Ben mendengus. Borne merangkul putranya sebelum mereka keluar bersama, berjalan menyusuri jalan setapak yang membawa mereka ke titik kumpul keluarga sebelum beranjak ke venue akad nikah. Musik petikan gitar akustik terdengar samar dari tempat pelaksanaan. Para keluarga sudah menunggu.
Titik pandang Ben beralih ke wedding arch yang menjadi titik awal iring-iringan pengantin pria. Langit-langit venue tampak dihias bunga putih yang menjuntai dan lampu-lampu gantung nan cantik, membentuk suasana yang magical.
Ponsel Ben bergetar, ia menyempatkan diri merogoh saku meski barisan keluarga di belakangnya sudah siap. Notifikasi di layar membuat senyumnya otomatis terbit.
Anne-noying: Ben, kita jadi nikah kan?
Ben menghela napas panjang, dua jempolnya mengetik cepat. ‘Pake nanya!’ Lalu ia hapus lagi. Ia diam sejenak, mencoba merangkai kata yang efek sampingnya tak sampai membuat ambyar mood Anne.
Ben: Jadi dong, sayang. Nih sudah di depan venue. See you di meja akad, baby.

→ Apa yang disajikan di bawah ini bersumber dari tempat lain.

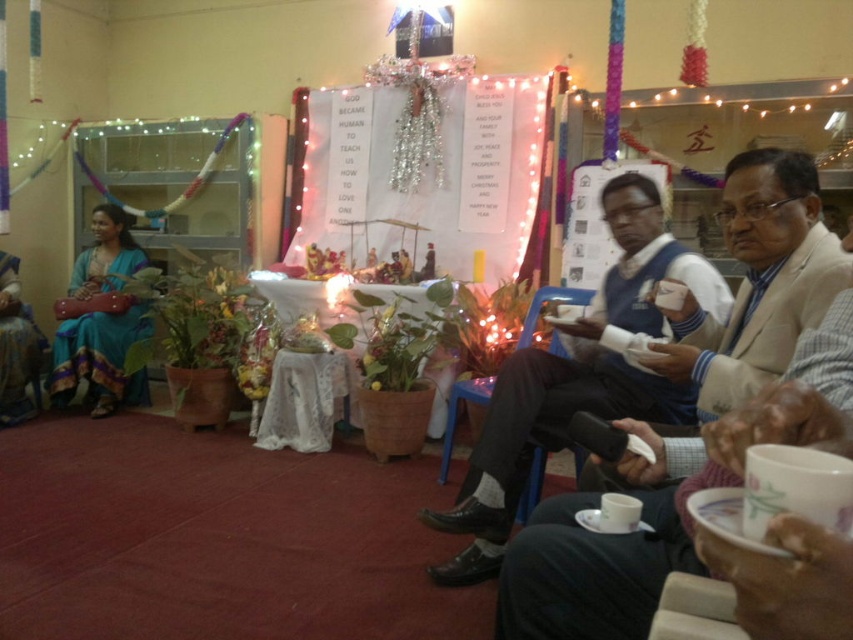 Question: Does blue sweater at center appear under matte blue dress at left?

Choices:
 (A) no
 (B) yes

Answer: (B)

Question: Which point is closer to the camera?

Choices:
 (A) (486, 380)
 (B) (677, 257)

Answer: (B)

Question: Does light beige suit at right appear on the left side of white plastic chair at lower right?

Choices:
 (A) no
 (B) yes

Answer: (A)

Question: Among these objects, which one is farthest from the camera?

Choices:
 (A) blue sweater at center
 (B) light beige suit at right
 (C) blue plastic chair at center

Answer: (C)

Question: Which of these objects is positioned closest to the light beige suit at right?

Choices:
 (A) blue sweater at center
 (B) matte blue dress at left

Answer: (A)

Question: Is light beige suit at right to the left of matte blue dress at left from the viewer's perspective?

Choices:
 (A) no
 (B) yes

Answer: (A) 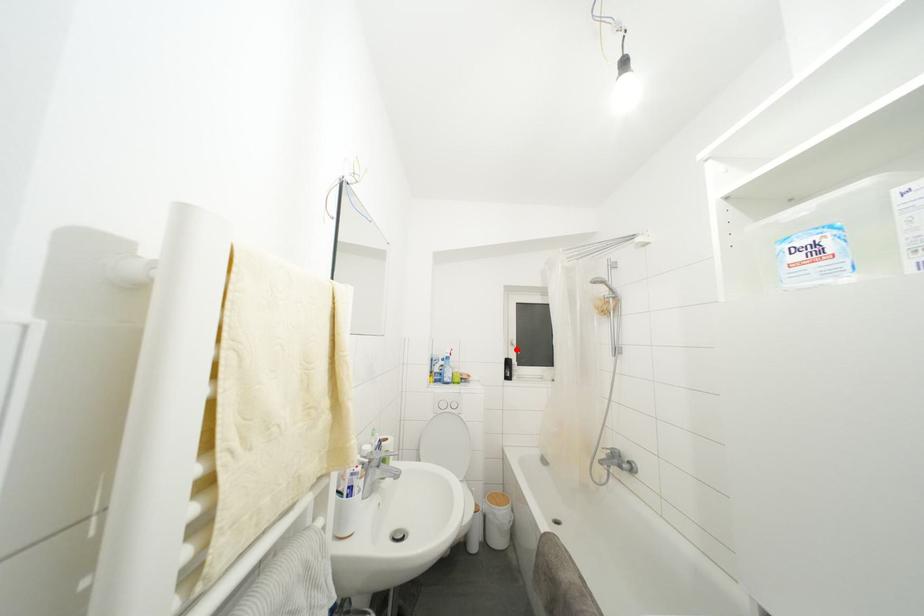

Anne-noying: Kamu salah makan?
***
“Benjamin Bastian Adi bin Borneo Nata Adi, saya nikahkan dan kawinkan engkau dengan adik kandung saya—Lucianne Anoushka Collins Pranata binti Devandra Andreas Collins dengan mahar berupa logam mulia seberat dua ratus lima puluh gram, tunai."
“Saya terima nikah dan kawinnya Lucianne Anoushka Collins Pranata binti Devandra Andreas Collins dengan mas kawin tersebut, tunai.”

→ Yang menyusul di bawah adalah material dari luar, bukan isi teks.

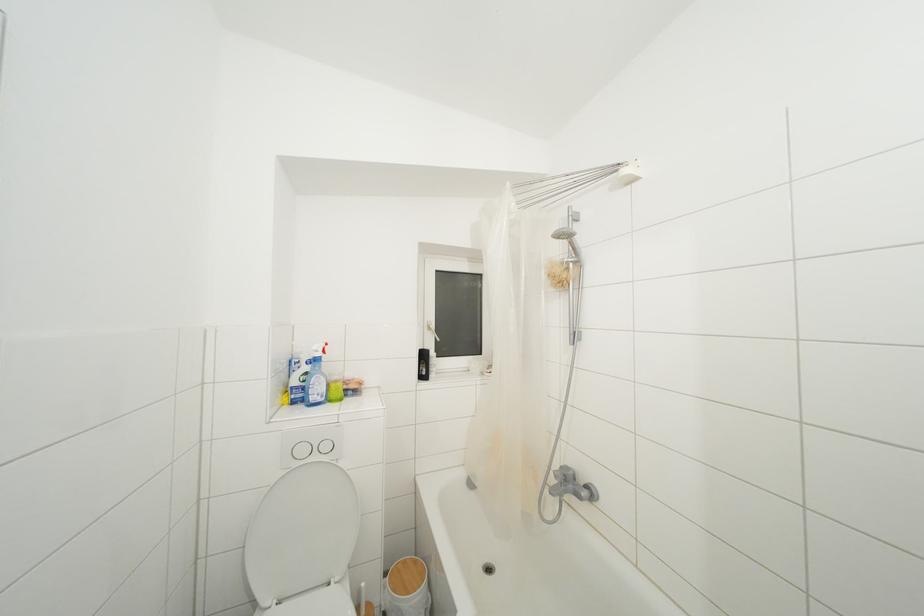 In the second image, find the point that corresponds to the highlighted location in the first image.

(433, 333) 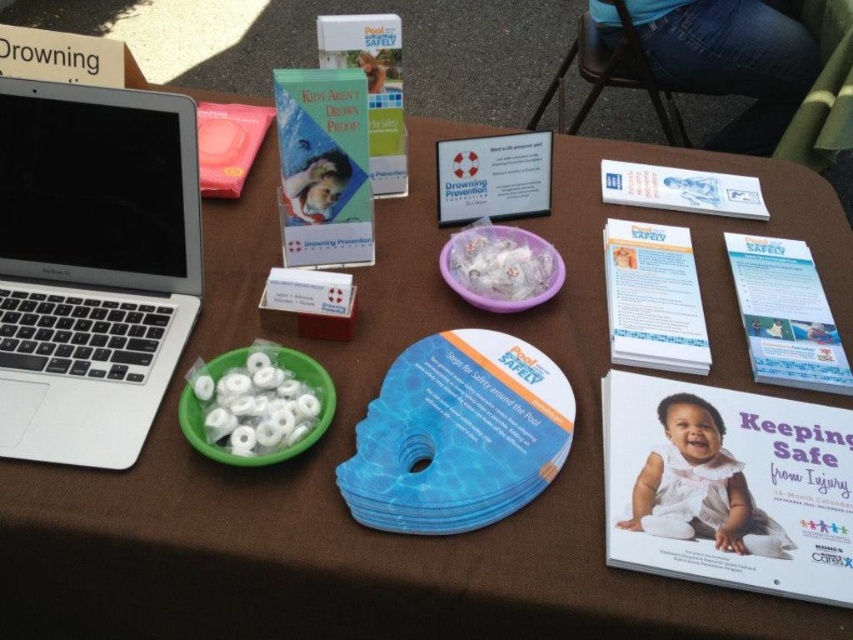 Question: Which of the following is the closest to the observer?

Choices:
 (A) white matte baby at center
 (B) silver/black plastic laptop at left
 (C) jeans at upper right

Answer: (A)

Question: Which object is positioned closest to the white matte baby at center?

Choices:
 (A) jeans at upper right
 (B) silver/black plastic laptop at left

Answer: (B)

Question: Can you confirm if jeans at upper right is wider than white matte baby at center?

Choices:
 (A) yes
 (B) no

Answer: (A)

Question: Among these points, which one is nearest to the camera?

Choices:
 (A) (763, 68)
 (B) (6, 216)
 (C) (676, 516)

Answer: (C)

Question: Is jeans at upper right below white matte baby at center?

Choices:
 (A) yes
 (B) no

Answer: (B)

Question: Is silver/black plastic laptop at left thinner than jeans at upper right?

Choices:
 (A) no
 (B) yes

Answer: (B) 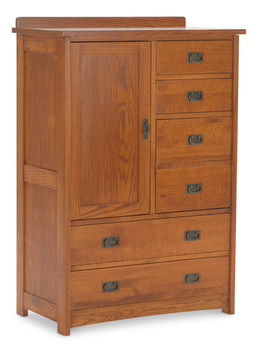 Identify the location of wardrobe. (115, 28).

Serempak semua saksi momen sakral tersebut menggemakan kata SAH, lalu diikuti doa semoga pasangan yang baru saja menjalin mahligai pernikahan tersebut dikaruniai kebaikan yang tak pernah putus.
Selepas menandatangani bermacam berkas, kedua mempelai beranjak dari meja akad. Beberapa langkah dari sana, berlatar wedding arch dengan bunga-bunga putih, mereka berdiri. Pengantin wanita dengan wedding dress simple yang jatuh anggun di tubuhnya. Sementara pengantin pria tampak gagah dalam setelan hitam.
Ben menyematkan cincin di jari manis Anne, Anne menyusul menyematkan simbol pengikat tersebut di jari suaminya. Mereka saling menatap sejenak sebelum Ben memanjatkan doa di pucuk kepala sang istri.
Lalu… ciuman itu pun terjadi. Diiringi sorak-sorai para saksi. Tak hanya keluarga, namun juga mereka yang menyaksikan perjalanan kasih yang berlangsung sejak belasan tahun yang lalu.
“Jadi, sejak kapan lo nyadar kalau Anne is The One, Ben?” tanya Bintang, salah satu sepupu Anne. “Jangan bilang dari piyik!”
Ben terkekeh. Ia merangkul Anne, mengecup pelipis istrinya. Pertanyaan itu tak ia jawab, meski Ben sangat tau jawabannya.